(Saved entries)
━━━

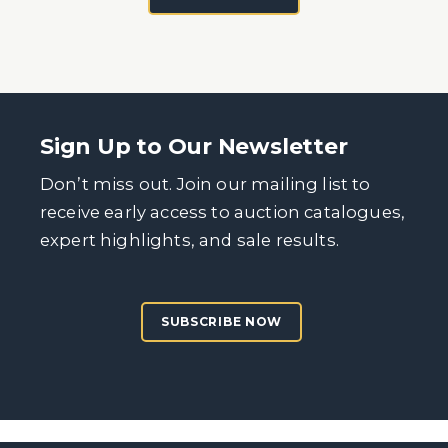
Sign Up to Our Newsletter
Don’t miss out. Join our mailing list to
receive early access to auction catalogues,
expert highlights, and sale results.
SUBSCRIBE NOW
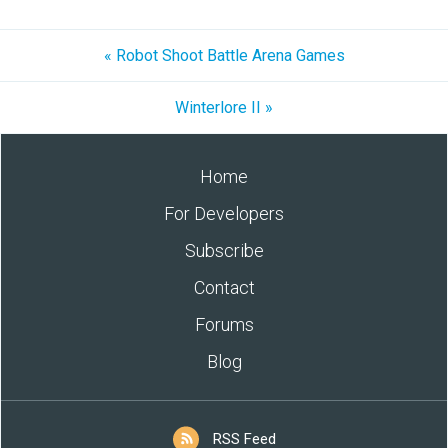
« Robot Shoot Battle Arena Games
Winterlore II »
Home
For Developers
Subscribe
Contact
Forums
Blog
RSS Feed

━━━

• **Exercise**:
Output each entry above word for word. The pictures stay out.

• **Expected answer**:
Sign Up to Our Newsletter
Don’t miss out. Join our mailing list to
receive early access to auction catalogues,
expert highlights, and sale results.
SUBSCRIBE NOW
« Robot Shoot Battle Arena Games
Winterlore II »
Home
For Developers
Subscribe
Contact
Forums
Blog
RSS Feed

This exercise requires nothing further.